▸ WHAT IS REQUIRED:
Scan the material below and copy every line holding the word "pengiriman".

▸ RECORDS:
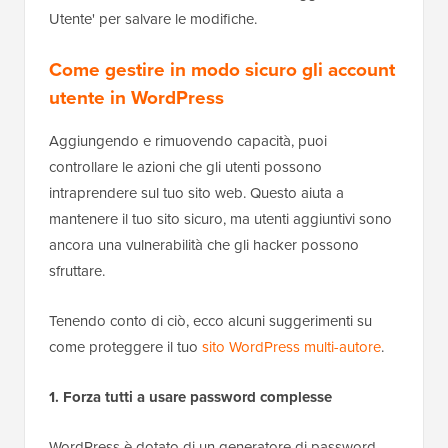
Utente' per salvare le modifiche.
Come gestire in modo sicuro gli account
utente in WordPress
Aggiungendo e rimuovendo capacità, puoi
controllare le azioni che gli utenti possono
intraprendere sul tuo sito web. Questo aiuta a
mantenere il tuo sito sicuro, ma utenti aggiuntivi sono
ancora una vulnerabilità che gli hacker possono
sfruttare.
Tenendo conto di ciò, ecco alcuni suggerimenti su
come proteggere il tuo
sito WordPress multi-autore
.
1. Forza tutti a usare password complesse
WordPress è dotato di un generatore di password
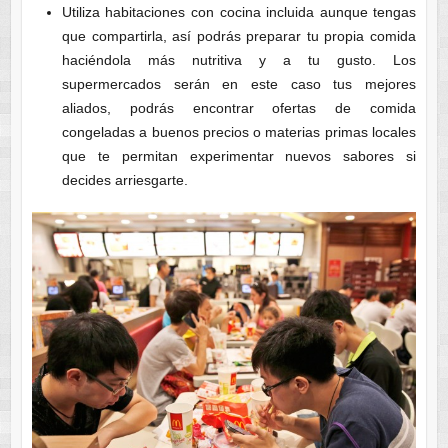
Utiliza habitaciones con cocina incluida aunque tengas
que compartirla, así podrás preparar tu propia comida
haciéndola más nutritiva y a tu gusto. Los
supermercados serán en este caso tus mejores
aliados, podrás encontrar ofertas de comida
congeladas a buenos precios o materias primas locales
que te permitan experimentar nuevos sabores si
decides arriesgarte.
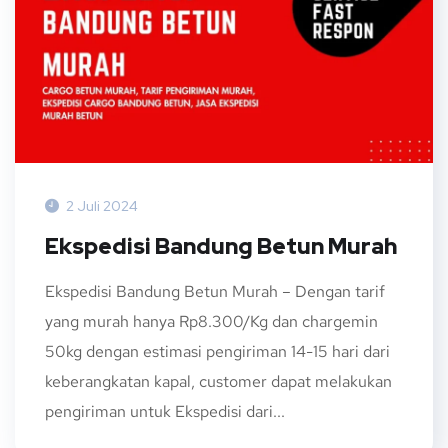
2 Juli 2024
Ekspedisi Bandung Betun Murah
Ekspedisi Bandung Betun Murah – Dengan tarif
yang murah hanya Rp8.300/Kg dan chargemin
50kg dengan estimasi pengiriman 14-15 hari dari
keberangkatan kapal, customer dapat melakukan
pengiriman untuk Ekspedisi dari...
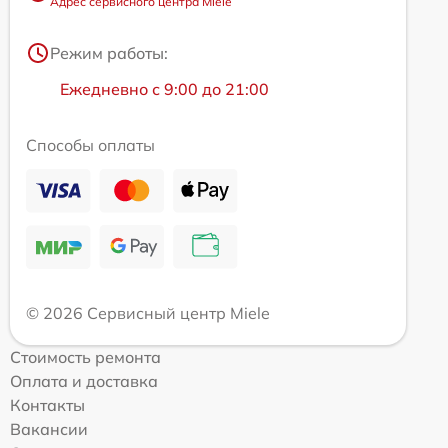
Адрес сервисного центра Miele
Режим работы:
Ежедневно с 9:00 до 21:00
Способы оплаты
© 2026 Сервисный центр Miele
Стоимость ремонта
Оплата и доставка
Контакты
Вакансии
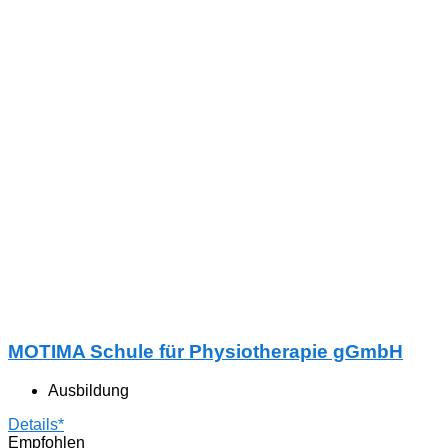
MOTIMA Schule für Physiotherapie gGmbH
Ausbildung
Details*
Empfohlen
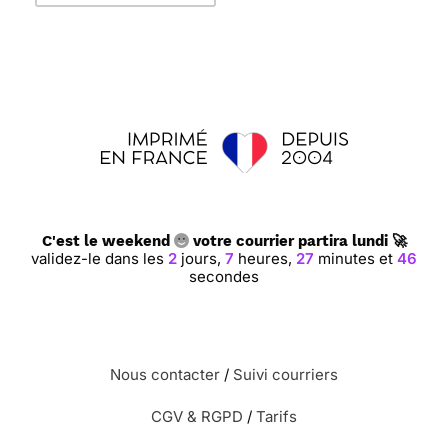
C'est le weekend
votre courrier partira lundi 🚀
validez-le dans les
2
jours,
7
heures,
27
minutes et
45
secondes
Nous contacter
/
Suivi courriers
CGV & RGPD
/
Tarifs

▸ RESPONSE BOX:
50kg dengan estimasi pengiriman 14-15 hari dari
pengiriman untuk Ekspedisi dari...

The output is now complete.